El tema con ella es que cuando quiere quemarte la cabeza, saca todo su napalm disponible.

- ... falta quizás resolver algunas cosas a mí, Jim. No con vos, sino con otra persona y si hay algo que aprendí es a hacerme cargo de mis acciones, de mis errores, y... no me malinterpretes.

Eso, todas me piden que no malinterprete. ¿Qué les pasa?

- Pero yo qué sé, me siento con miedo, un miedo tremendo. Y no tengo ni ganas de salir últimamente por esto, es como que quiero encerrarme y dejar pasar todo. El otro día en el trabajo me puse a llorar en el baño, y no sé por qué.

Escuché esta historia antes, lo juro. O una similar.

- Hice quilombo, Jimmy. Con vos, conmigo, con todos. Y no te merecés tampoco que... Sos muy dulce, y eso creo que me pudo, pero tampoco puedo omitir que no quiero hacerte daño ni que las cosas terminen para el orto.

Bueno, evidentemente estamos coleccionando una serie de problemas técnicos estos días. Desde mi incompetencia para manejar a una chica "que obtiene lo que quiere", pasando por una ex a la que desconozco ya, y llegando a una cita que en definitiva es:

- ... loca, pero quiero creer que podemos estar tranquilos así. ¿No? Hay muchas cosas que no sabés.

Esa frase tirenlá a la basura. "Hay cosas que no sabés". Sí, y vos no sabés todo de mí tampoco. ¿No sería más útil deshacerse del miedo y largar lo que sea? Porque en el peor de los casos, ya estás tirando todo a la mierda, corazón.

- Y que me encantaría saber de vos, quiero seguir viéndote, aunque no tengo mucha esperanza de ello.

- Hey, chica, mirá. A esta altura del partido, uno se de cuenta que no puede evitar lastimar. Las cosas no se hacen por malicia, sino porque uno va descubriendo lo que uno es. Y te juro que voy a ir encontra de mis intereses, pero claro, andá y hablá con quién debas. Pero armá lío en serio.

Ella se quedó callada. Me estaba escuchando.
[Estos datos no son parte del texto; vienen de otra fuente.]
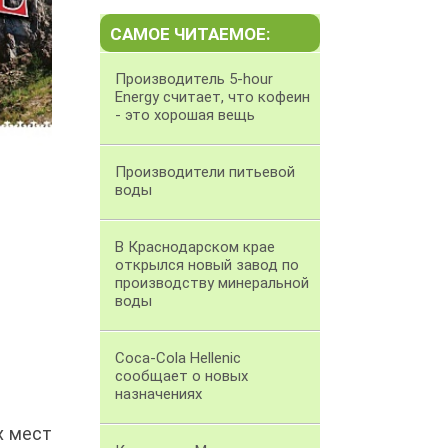
САМОЕ ЧИТАЕМОЕ:
Производитель 5-hour
Energy считает, что кофеин
- это хорошая вещь
Производители питьевой
воды
В Краснодарском крае
открылся новый завод по
производству минеральной
воды
Coca-Cola Hellenic
сообщает о новых
назначениях
х мест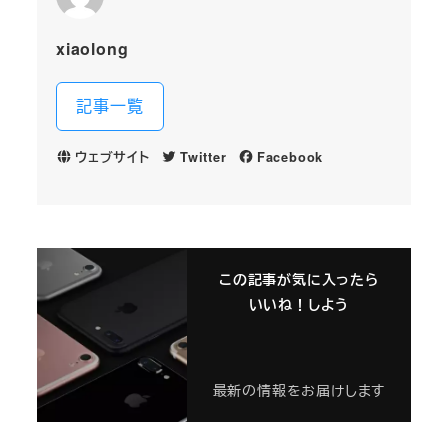
xiaolong
記事一覧
ウェブサイト
Twitter
Facebook
この記事が気に入ったら
いいね！しよう
最新の情報をお届けします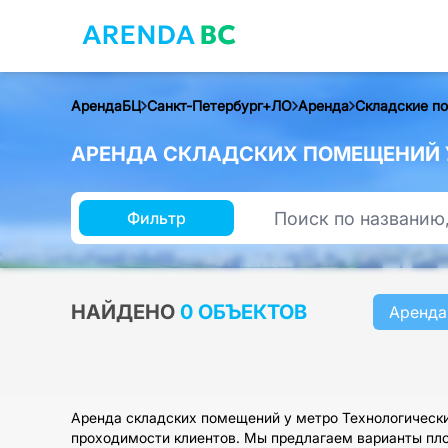
АрендаБЦ
Санкт-Петербург+ЛО
Аренда
Складские п
АРЕНДА СКЛАДСКИХ ПОМЕЩЕНИЙ У
Фильтр
НАЙДЕНО
0 ОБЪЕКТОВ
Аренда
Аренда складских помещений у метро Технологически
проходимости клиентов. Мы предлагаем варианты площ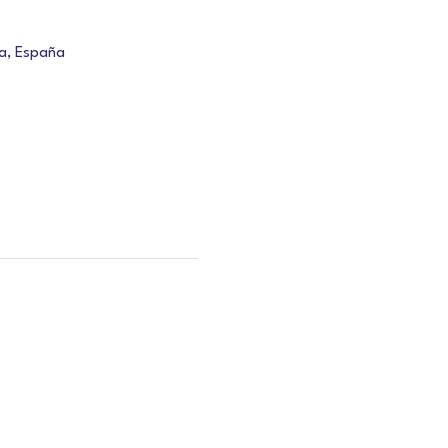
a, España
- A ver. Si todo esto es para que no hagás nada, la verdad es una mierda. Ahora, vas a incinerarte para resolver tus asuntos con ese alguien más, por favor, quemate en serio. O sea, no te garantizo que va a salir bien, sino que te vas a tener que jugar.
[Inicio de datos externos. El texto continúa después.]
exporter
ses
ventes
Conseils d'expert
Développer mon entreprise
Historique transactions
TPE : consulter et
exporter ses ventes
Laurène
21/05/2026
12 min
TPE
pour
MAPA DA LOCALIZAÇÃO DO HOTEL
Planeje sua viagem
- Sí lo sé. Aunque no tengo todo tan claro como para definirme.

- Uno de vueltas muchas veces no por indeciso, sino por miedoso. Ojo con eso. Te lo digo por experiencia, si no vas y quemás todos los cartuchos, entonces no vas a resolver jamás. Si al menos te tirás el combustible encima, bueno, que el otro lleve el fósforo.

Era raro que yo le estuviera dando ese tipo de consejos. Rarísimo, pero no me costó para nada.

- Lo decís como si fuera fácil, como si uno supiera lo que quiere. Y la verdad es que no sé, porque no sé si me quiero quemar o si prefiero que me llames mañana para ver cómo ando.

- Yo lo único que veo es que tenés un tanque de combustible. El tema es quién realmente querés que tenga el fósforo.

IV
En medio de la noche.

Sin razón aparente.

- Jim - dijo Bella.

- Mmmm...?

- Quiero preguntarte algo.

- Sí mi amor, ¿dime?

- ¿Te acostaste alguna vez con Antonella? No ahora, pero ponele, ¿antes de que vos y yo salieramos?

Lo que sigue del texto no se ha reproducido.